Dive Brief:
- The Specialty Food Association (SFA) has launched a transactional marketplace that connects retailers with specialty manufacturers and facilitates shipping directly to stores, according to a press release emailed to Grocery Dive.
- Retailers can search the “Infinite Aisle” platform by product attribute, location and other criteria. Suppliers then package and ship each order, which is facilitated and guaranteed by partner distributors. “Distributors will not have to warehouse products, which allows them to offer an unlimited amount of SFA maker member products to their retail customers,” the SFA announcement noted.
- The program offers another avenue for retailers to discover small-scale, local brands at a time when many cottage suppliers have struggled with manufacturing and distribution.
Dive Insight:
Infinite Aisle joins other digital marketplaces like Rangeme and Forager that connect retailers and distributors with mostly small-scale suppliers. Despite growing demand for niche and local products, these manufacturers have traditionally struggled to get in front of retail buyers.
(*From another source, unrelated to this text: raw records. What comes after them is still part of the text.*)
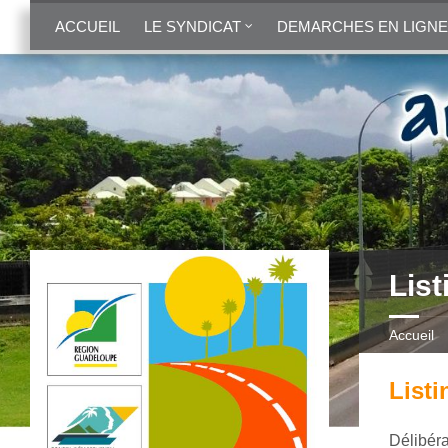
ACCUEIL
LE SYNDICAT
DEMARCHES EN LIGNE
List
Accueil
Listi
Délibér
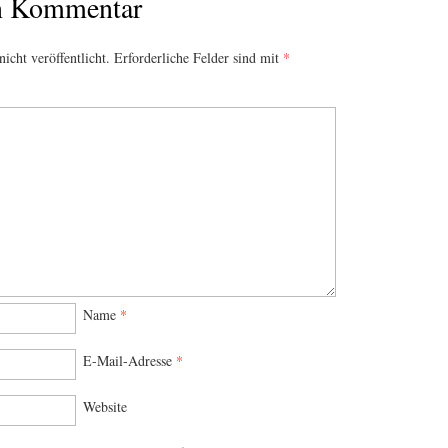
en Kommentar
icht veröffentlicht.
Erforderliche Felder sind mit
*
Name
*
E-Mail-Adresse
*
Website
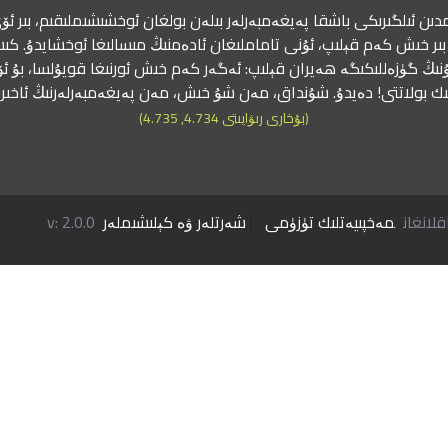
دىن ئىلگىرىكى باشقا پەيغەمبەرلەر بىلەن بولغان ئوخشىشىملىقىم، بىر ئۆي
ىر خىش كەم قېلىپ، ئۇنى تاماملىغان ئادەمنىڭ مىسالىغا ئوخشايدۇ. كىش
نىڭ گۈزەللىكىگە ھەيران قېلىپ: ئەگەر كەم خىش ئورنىغا قويۇلسا، بۇ ئ
ك بولاتتى! دەيدۇ. شۇنداق، مەن شۇ خىش، مەن پەيغەمبەرلەرنىڭ ئاخى
(بۇخارى رىۋايىتى 4.734, 4.735)
مەخپىيەتلىك تۈزۈمى
|
شەرتلەر ۋە كېلىشىملەر
v: 2.0.0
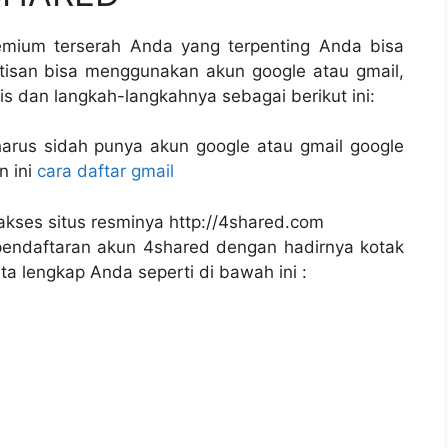
emium terserah Anda yang terpenting Anda bisa
tisan bisa menggunakan akun google atau gmail,
tis dan langkah-langkahnya sebagai berikut ini:
harus sidah punya akun google atau gmail google
n ini
cara daftar gmail
akses situs resminya http://4shared.com
pendaftaran akun 4shared dengan hadirnya kotak
ta lengkap Anda seperti di bawah ini :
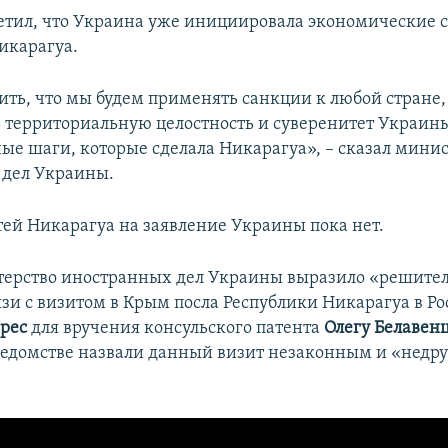
тил, что Украина уже инициировала экономические 
икарагуа.
ить, что мы будем применять санкции к любой стране,
ь территориальную целостность и суверенитет Украины
ные шаги, которые сделала Никарагуа», – сказал мини
 дел Украины.
тей Никарагуа на заявление Украины пока нет.
терство иностранных дел Украины выразило «решите
вязи с визитом в Крым посла Республики Никарагуа в Р
рес
для вручения консульского патента
Олегу Белавенц
едомстве назвали данный визит незаконным и «нед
The marketplace, which SFA offers as a free benefit to its supplier members, lets retailers search products according to category, as well as attributes like fair trade, gluten-free and veteran-owned. Once suppliers receive an order, they print a shipping label and send product directly to stores. Partner distributors facilitate the shipments, according to SFA, but do not have to take possession of or warehouse products.
In its announcement, SFA said its new marketplace comes in response to the distribution challenges that many of its members have faced over the past year. Although the pandemic has significantly boosted demand for groceries, including natural, organic and gourmet offerings, small-scale suppliers have struggled to keep pace with shifting production and shipment demands.
In an interview with Food Dive last spring, SFA president Phil Kafarakis said small producers often work with co-packers, many of which had to rearrange their production schedules to meet demand and state regulations. That lack of predictability along with the outsized impact that worker illnesses and other unforeseen events can have on a small business has crimped cash flow for many companies.
SFA counts over 3,700 suppliers among its base, more than 80% of which are small-scale companies, according to the announcement.